If you have any DS-1's or distortion pedals, prepare to have them go unused XD I don't know if you plan on buying any of these rigs but if you do, I'd suggest a 5150/6505+, through a vader 4x12, ought to cost about 1600 if you get a good deal on the head. I got my 5150 for ~500, 6505's tend to go for a bit more. A TS-9 and any of it's variants go for 100ish, all in all I'd aim for a budget of 2000, so you have some room to wiggle. All left over cash ought to be spent on a new axe or save up for the 2x15.


----------



## turmoil (Jul 17, 2008)

i always recommend the Maxon OD-808 as an amazing boost pedal. it's kind of pricey even used (at least $100 - they're $130 new) but they sound phenomenal.


----------



## Rick (Jul 17, 2008)

God, that's a sweet fucking rig.


----------



## blackout (Jul 18, 2008)

Haha, that is exactly the rig i intend to own when I can afford to, and i love whitechapels tone on both albums so i'm happy


----------



## jds93 (Aug 15, 2009)

does anyone know what the exact string gauge that whitechapel uses are i feel like its a .65 with a standard set for the rest does anybody know

Does anybody Know Whitechapel's String Gauges for their Guitars i want to cover them and make sure it sounds exactly right does anyone know?!!!


----------



## Rick (Aug 15, 2009)

0.65 is kinda big, IMO. Any basic 7 string set would do fine. 

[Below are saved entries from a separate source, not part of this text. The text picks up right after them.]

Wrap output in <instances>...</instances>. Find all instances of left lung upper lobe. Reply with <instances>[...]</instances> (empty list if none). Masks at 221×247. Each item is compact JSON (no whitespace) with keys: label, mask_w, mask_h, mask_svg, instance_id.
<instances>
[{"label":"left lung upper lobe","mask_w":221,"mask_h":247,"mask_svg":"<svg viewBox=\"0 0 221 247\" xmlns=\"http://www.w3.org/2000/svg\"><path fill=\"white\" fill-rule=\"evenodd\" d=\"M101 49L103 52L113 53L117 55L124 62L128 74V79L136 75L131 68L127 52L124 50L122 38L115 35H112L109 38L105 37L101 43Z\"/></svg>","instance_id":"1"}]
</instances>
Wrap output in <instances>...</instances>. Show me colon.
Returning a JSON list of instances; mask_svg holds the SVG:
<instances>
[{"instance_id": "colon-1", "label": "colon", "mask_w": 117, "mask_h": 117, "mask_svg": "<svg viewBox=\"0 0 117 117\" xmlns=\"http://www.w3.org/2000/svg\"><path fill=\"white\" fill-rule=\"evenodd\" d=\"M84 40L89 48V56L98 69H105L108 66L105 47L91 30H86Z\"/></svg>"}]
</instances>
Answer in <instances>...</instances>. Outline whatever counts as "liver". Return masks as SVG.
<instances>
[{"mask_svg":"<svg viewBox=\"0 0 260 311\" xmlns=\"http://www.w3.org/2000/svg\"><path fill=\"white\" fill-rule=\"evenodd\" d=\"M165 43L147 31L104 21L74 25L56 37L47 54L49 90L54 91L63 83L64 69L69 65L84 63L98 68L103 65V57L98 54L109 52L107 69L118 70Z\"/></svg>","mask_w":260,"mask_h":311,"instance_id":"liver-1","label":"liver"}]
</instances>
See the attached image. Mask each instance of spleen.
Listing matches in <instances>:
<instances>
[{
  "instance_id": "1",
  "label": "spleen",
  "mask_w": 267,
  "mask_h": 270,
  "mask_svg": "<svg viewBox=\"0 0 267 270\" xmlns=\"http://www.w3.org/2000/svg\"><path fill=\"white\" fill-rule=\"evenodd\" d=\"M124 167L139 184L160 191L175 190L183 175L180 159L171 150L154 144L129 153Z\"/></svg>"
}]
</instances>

Pointless to bump this thread, by the way.


----------



## jds93 (Aug 15, 2009)

i was just wondering cuz slipknot uses .64 when they drop a and impending doom uses .65 when they drop a


----------



## Rick (Aug 15, 2009)

I use a 0.56 for my low A and I play in A standard.


----------



## sepherus (Aug 15, 2009)

I saw ASP earlier this year and one guy was using a C7 HR into an Engl SE 6L6 and the other guy was playing a JP-7 into a P-ball. The cabs were provided by the promoter in order to facilitate quicker set changes and they were Mesa full stacks. 

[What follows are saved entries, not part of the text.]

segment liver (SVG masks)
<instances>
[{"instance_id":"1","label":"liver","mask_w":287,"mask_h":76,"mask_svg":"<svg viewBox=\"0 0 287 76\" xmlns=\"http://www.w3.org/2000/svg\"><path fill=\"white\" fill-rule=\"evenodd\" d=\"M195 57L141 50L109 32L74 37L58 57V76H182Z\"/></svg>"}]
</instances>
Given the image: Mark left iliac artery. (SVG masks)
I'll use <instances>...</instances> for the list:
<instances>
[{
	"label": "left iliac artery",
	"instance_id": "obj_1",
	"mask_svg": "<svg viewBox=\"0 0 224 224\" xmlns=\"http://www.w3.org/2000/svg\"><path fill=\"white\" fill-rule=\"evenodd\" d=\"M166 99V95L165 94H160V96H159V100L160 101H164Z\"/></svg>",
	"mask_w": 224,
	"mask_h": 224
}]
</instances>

No clue about recording setup. I know the lead guy with the P-ball was a new addition who never recorded with them at that point.


----------



## Rick (Aug 15, 2009)

From Alex Wade himself:

70, 46, 36, 26, 18, 13, 10


----------



## windu (Aug 15, 2009)

i coulda sworn the dude from white chapal posted here his new set up

if i remember correctly he had 5150III 's and mesa's becuase of the endorsments


----------



## Rick (Aug 15, 2009)

Yeah, they do use those. It'll be on the interview video y'all will see soon.


----------



## JJ Rodriguez (Aug 15, 2009)

I wouldn't say using a 65 is pointless. It's just tension and tone preference. With a thinner string you'll get more attack, but thick strings have a nice thick (no pun intended) tone to them.


----------